*** Opening Provided information ***

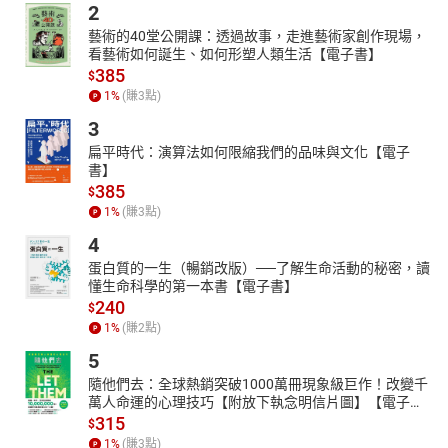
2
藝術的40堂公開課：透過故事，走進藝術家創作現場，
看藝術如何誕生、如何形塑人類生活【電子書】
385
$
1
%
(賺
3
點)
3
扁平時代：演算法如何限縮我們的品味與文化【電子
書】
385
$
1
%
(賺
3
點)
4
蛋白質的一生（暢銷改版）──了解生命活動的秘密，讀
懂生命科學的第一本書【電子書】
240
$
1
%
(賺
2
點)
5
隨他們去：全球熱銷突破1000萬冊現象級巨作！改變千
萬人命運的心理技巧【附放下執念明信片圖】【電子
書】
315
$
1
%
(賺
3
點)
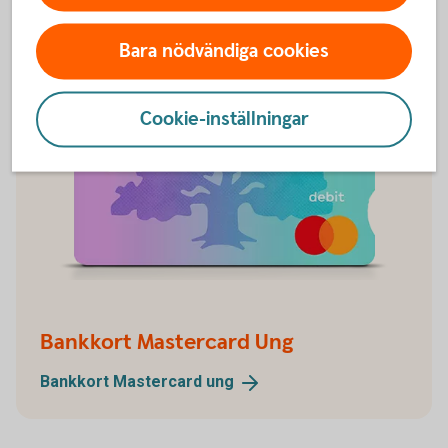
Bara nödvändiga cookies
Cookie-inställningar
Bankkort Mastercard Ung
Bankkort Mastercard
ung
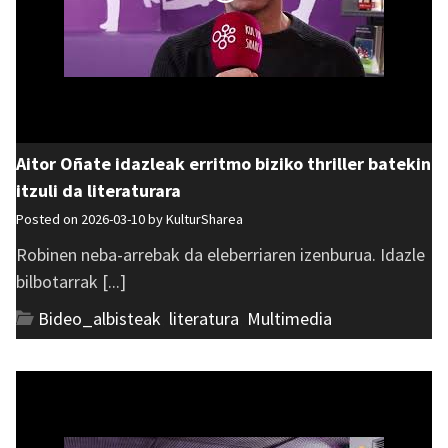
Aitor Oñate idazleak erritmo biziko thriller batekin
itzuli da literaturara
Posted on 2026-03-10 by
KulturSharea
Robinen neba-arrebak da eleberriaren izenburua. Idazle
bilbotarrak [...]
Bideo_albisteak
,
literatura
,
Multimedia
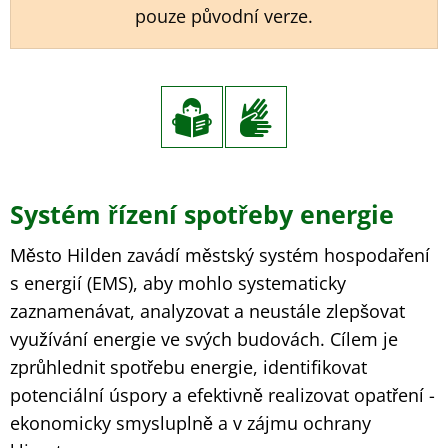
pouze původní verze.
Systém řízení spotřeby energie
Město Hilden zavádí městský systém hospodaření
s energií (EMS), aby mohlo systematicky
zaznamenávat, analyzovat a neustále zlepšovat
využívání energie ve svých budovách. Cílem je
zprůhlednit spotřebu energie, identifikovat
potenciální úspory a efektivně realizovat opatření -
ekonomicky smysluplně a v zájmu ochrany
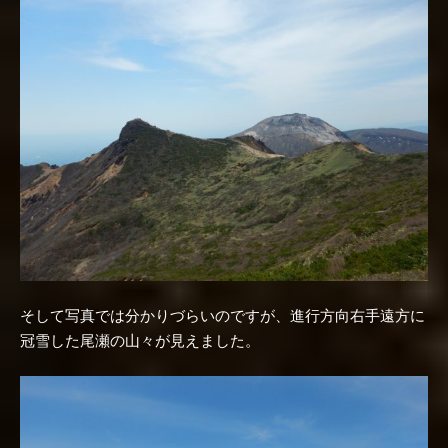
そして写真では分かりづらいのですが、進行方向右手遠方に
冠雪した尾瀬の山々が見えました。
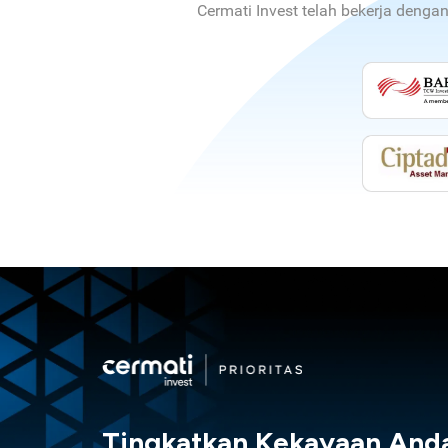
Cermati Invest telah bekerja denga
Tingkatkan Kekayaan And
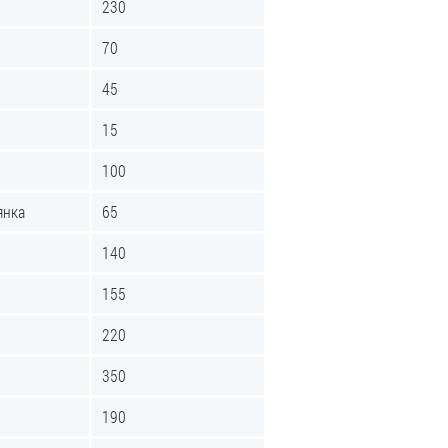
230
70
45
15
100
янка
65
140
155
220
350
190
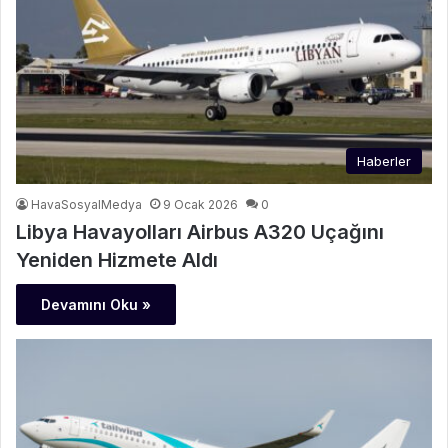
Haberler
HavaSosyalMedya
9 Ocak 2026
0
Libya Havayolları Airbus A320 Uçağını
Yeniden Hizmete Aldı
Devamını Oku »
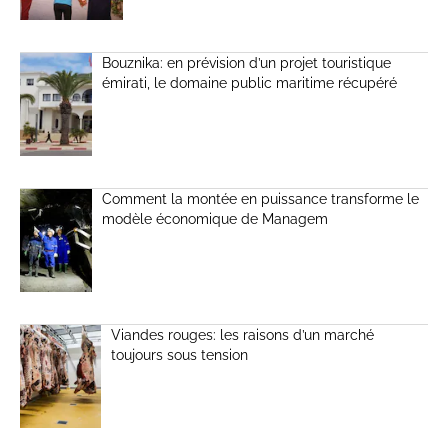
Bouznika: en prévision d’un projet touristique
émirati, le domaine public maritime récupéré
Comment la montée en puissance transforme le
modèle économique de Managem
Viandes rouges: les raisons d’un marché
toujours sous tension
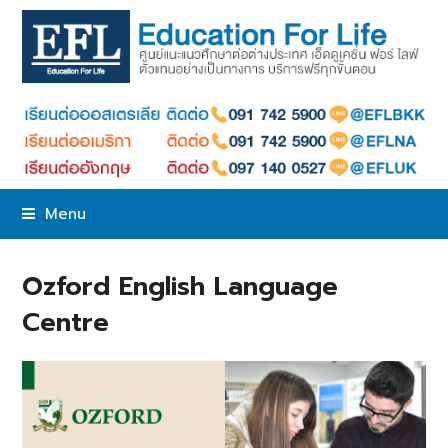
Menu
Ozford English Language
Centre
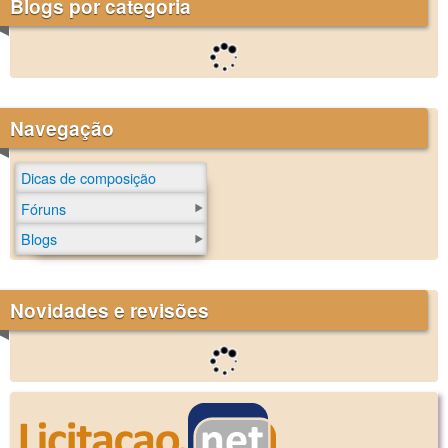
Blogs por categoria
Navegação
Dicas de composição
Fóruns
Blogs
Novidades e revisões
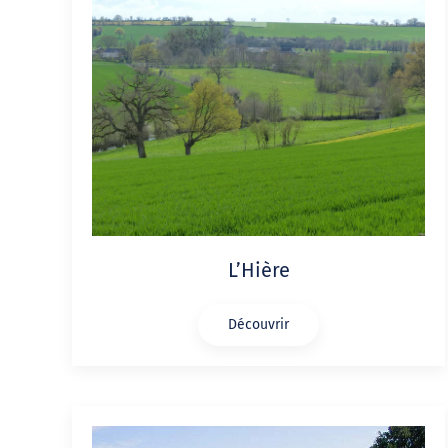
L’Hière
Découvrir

*** Closing Provided information ***

Could you output every record above exactly as written, leaving out the pictures?

2
藝術的40堂公開課：透過故事，走進藝術家創作現場，
看藝術如何誕生、如何形塑人類生活【電子書】
385
$
1
%
(賺
3
點)
3
扁平時代：演算法如何限縮我們的品味與文化【電子
書】
385
$
1
%
(賺
3
點)
4
蛋白質的一生（暢銷改版）──了解生命活動的秘密，讀
懂生命科學的第一本書【電子書】
240
$
1
%
(賺
2
點)
5
隨他們去：全球熱銷突破1000萬冊現象級巨作！改變千
萬人命運的心理技巧【附放下執念明信片圖】【電子
書】
315
$
1
%
(賺
3
點)
Bara nödvändiga cookies
Cookie-inställningar
Bankkort Mastercard Ung
Bankkort Mastercard
ung
Aitor Oñate idazleak erritmo biziko thriller batekin
itzuli da literaturara
Posted on 2026-03-10 by
KulturSharea
Robinen neba-arrebak da eleberriaren izenburua. Idazle
bilbotarrak [...]
Bideo_albisteak
,
literatura
,
Multimedia
pouze původní verze.
Systém řízení spotřeby energie
Město Hilden zavádí městský systém hospodaření
s energií (EMS), aby mohlo systematicky
zaznamenávat, analyzovat a neustále zlepšovat
využívání energie ve svých budovách. Cílem je
zprůhlednit spotřebu energie, identifikovat
potenciální úspory a efektivně realizovat opatření -
ekonomicky smysluplně a v zájmu ochrany
そして写真では分かりづらいのですが、進行方向右手遠方に
冠雪した尾瀬の山々が見えました。
Cermati Invest telah bekerja denga
Tingkatkan Kekayaan And
230
70
45
15
100
янка
65
140
155
220
350
190
Haberler
HavaSosyalMedya
9 Ocak 2026
0
Libya Havayolları Airbus A320 Uçağını
Yeniden Hizmete Aldı
Devamını Oku »
Bouznika: en prévision d’un projet touristique
émirati, le domaine public maritime récupéré
Comment la montée en puissance transforme le
modèle économique de Managem
Viandes rouges: les raisons d’un marché
toujours sous tension
Menu
Ozford English Language
Centre
Blogs por categoria
Navegação
Dicas de composição
Fóruns
Blogs
Novidades e revisões
L’Hière
Découvrir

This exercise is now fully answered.